WOOSTER, OH – Carcass weights are always top of mind for us in spring as we try to keep buyers and sellers in the cattle and beef markets informed on quality carcass supplies and price implications. This heightened focus is a function of carcass weights tending to find their annual lows in May.
Moreover, through the pandemic fed-cattle backlog and the trailing effects of slower plant processing speeds, we’ve seen carcass weights reach new records. Expectations that the year-on-year increases in carcass weights would abate in early 2022 were not satisfied. In fact, weighted average steer/heifer carcasses in 2022 have only been lighter than 2021 in four individual weeks. So far, this year’s weights have been 7 lb. heavier than 2021, 15 lb. heavier than 2020 and 38 lb. heavier than 2019.
However, the latest data show an abrupt turnaround in the heavier annual carcass weights. March featured carcasses roughly 13 lb. heavier than a year ago, but since the week of April 18th carcasses quickly realigned the trend to reach 4 lb. lighter than a year ago in the second week of May. This latest week in the data indicates a 10-lb. one-week drop for heifers and a 7-lb. drop in steer weights.

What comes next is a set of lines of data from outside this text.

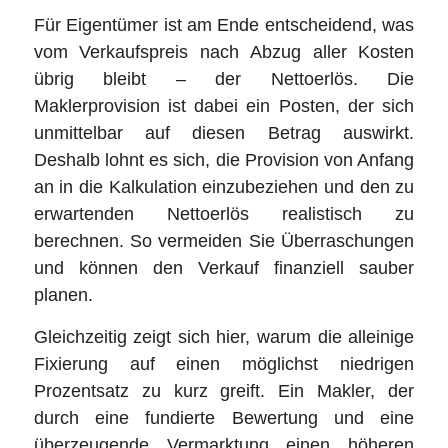
Für Eigentümer ist am Ende entscheidend, was
vom Verkaufspreis nach Abzug aller Kosten
übrig bleibt – der Nettoerlös. Die
Maklerprovision ist dabei ein Posten, der sich
unmittelbar auf diesen Betrag auswirkt.
Deshalb lohnt es sich, die Provision von Anfang
an in die Kalkulation einzubeziehen und den zu
erwartenden Nettoerlös realistisch zu
berechnen. So vermeiden Sie Überraschungen
und können den Verkauf finanziell sauber
planen.
Gleichzeitig zeigt sich hier, warum die alleinige
Fixierung auf einen möglichst niedrigen
Prozentsatz zu kurz greift. Ein Makler, der
durch eine fundierte Bewertung und eine
überzeugende Vermarktung einen höheren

This scenario reflects a culmination of several weeks of underperforming cattle in the northern feedlot region with respect to carcass quality grades. Feedyard placement data had suggested that market-ready cattle would be less numerous through April with a transition to larger supplies beginning to show up in June. May was logically the transition month, but so far it looks like the lighter weights and poorer grading in the past month portray a market that remains very current, at least in the north.

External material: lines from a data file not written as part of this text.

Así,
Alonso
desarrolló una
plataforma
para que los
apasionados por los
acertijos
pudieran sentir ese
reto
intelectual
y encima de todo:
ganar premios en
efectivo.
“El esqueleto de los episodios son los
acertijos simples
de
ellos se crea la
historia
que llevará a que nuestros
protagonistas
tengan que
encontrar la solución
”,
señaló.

The bottom line for now: most recent slaughter data suggests carcass weights and market-ready cattle are not burdensome. This applies more as we look at the northern feeding region. As well, we’re even more confident today that near-term quality grades will be challenged to keep up with the past two years. The elevated ration costs and continuing positive cash basis entering June only confound the issues. Although we’ve covered those factors in recent editions, it’s timely to reiterate the facts: Carcass quality premiums widened last week and will likely continue to do so as they meet seasonal expectations, presenting premium opportunities for cattle that can surpass average quality.

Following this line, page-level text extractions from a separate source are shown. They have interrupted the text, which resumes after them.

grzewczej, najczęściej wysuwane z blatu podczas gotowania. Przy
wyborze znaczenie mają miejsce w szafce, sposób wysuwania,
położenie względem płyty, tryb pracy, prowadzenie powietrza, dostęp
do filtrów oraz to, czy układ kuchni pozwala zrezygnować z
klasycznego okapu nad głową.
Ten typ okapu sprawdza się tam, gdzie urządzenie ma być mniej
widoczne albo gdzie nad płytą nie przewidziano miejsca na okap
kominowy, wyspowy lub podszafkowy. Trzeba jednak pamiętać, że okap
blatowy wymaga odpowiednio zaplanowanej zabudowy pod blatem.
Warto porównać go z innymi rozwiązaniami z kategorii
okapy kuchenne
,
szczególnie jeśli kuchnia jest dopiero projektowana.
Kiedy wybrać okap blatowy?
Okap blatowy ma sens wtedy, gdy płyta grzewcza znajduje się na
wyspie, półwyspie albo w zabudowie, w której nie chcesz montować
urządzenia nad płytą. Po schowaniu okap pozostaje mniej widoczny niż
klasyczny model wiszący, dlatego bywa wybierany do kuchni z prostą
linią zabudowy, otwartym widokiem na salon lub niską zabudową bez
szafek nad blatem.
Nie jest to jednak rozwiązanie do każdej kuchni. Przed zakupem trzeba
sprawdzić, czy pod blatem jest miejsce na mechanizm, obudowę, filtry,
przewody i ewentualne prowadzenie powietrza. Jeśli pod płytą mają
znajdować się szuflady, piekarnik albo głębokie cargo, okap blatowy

Heifers in the fed cattle slaughter surged to 39.4% of the total for the week of May 9th, a 1.4 percentage-point jump from the prior week. That’s not unusual for other months, but it is uncharacteristic for early May. The last two years indicate heifers at an average of just 35.5% for the same week. The comparatively larger number of heifers in that week’s 2022 data came with a 10-lb. decline in heifer carcass weights. That made for a greater-than-expected impact in pulling average carcass weights lower. Year to date, the heifer count is up 2.5% while steers are down 1.9% in the slaughter mix. That’s just further indication of heifer liquidation rather than retention in the herd for breeding purposes.